A systemd drop-in override at /etc/systemd/system/ollama.service.d/override.conf is the correct method here for a specific reason: Ollama's install script places the main unit file at /lib/systemd/system/ollama.service. Files in /lib are owned by the package and will be overwritten on the next ollama update. Files you create in /etc/systemd/system/ollama.service.d/ are yours and are merged with the base unit by systemd at runtime -- the package never touches them. This is true for any systemd-managed service, not just Ollama. It is also worth knowing that systemd units and drop-in directories are a documented attacker persistence mechanism (MITRE ATT&CK T1543.005: Create or Modify Container Service; NIST SP 800-190 Section 3.3 recommends monitoring container service unit changes) -- understanding the attack surface you are configuring is worthwhile context. CVE-2026-3888 is a recent example of how a misconfigured systemd unit on Ubuntu became a root escalation path.

terminal

$ sudo mkdir -p /etc/systemd/system/ollama.service.d/
$ sudo tee /etc/systemd/system/ollama.service.d/override.conf <<EOF
[Service]
Environment="OLLAMA_HOST=0.0.0.0:11434"
EOF

$ sudo systemctl daemon-reload
$ sudo systemctl restart ollama

# Confirm it is now listening on all interfaces
$ ss -tlnp | grep 11434
# Should show 0.0.0.0:11434, not 127.0.0.1:11434

Warning: Bind Address vs. Firewall Rules

Binding Ollama to 0.0.0.0 makes it reachable from your entire local network, not just Docker containers on the same machine. Per NIST SP 800-204 Section 3.4, inter-service communication should be scoped to the minimum necessary network boundary -- here, only the Docker bridge subnet.
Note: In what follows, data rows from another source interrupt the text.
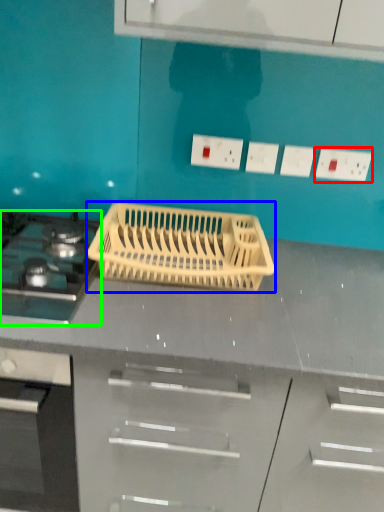 Question: Based on their relative distances, which object is farther from electric outlet (highlighted by a red box)? Choose from kitchen appliance (highlighted by a blue box) and gas stove (highlighted by a green box).

Choices:
 (A) kitchen appliance
 (B) gas stove

Answer: (B) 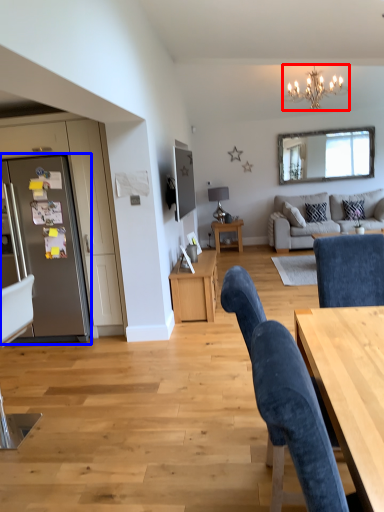 Question: Which point is further to the camera, lamp (highlighted by a red box) or fridge (highlighted by a blue box)?

Choices:
 (A) lamp
 (B) fridge

Answer: (A)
There are two approaches, and they differ architecturally in an important way. The first is to keep OLLAMA_HOST=0.0.0.0:11434 and restrict port 11434 at the firewall layer using nftables or iptables. The second -- and more defensible -- approach is to scope Ollama's bind address directly to the Docker bridge interface IP rather than relying on a separate enforcement layer. On a default Docker install, the bridge IP is typically 172.17.0.1. Set it in the override:

[Service]
Environment="OLLAMA_HOST=172.17.0.1:11434"

The reason this matters: firewall rules are stateful and mutable. An attacker or a misconfigured script that flushes the nftables ruleset leaves port 11434 open to the entire network. A bind address is baked into the service at startup -- nothing can widen it without restarting the service with a different override. Run docker network inspect bridge | grep '"Gateway"' to confirm the actual bridge IP on your system before substituting it; it can differ from the default on hosts with custom Docker network configurations. If you are running nftables (the default on Ubuntu 22.04+), the nftables guide covers the ruleset syntax you need as a defense-in-depth layer on top of the bind address. If you want to understand exactly how Docker interacts with your host firewall -- including the nat table PREROUTING rewrite that can bypass INPUT rules -- see Docker's iptables compatibility layer. For a broader architectural view see Docker daemon networking architecture.

Step 4: Deploy Open WebUI with Docker Compose

Create a project directory and the Compose file. The named volume is what persists your conversations, settings, uploaded files, and user accounts across container restarts and image updates -- never skip it.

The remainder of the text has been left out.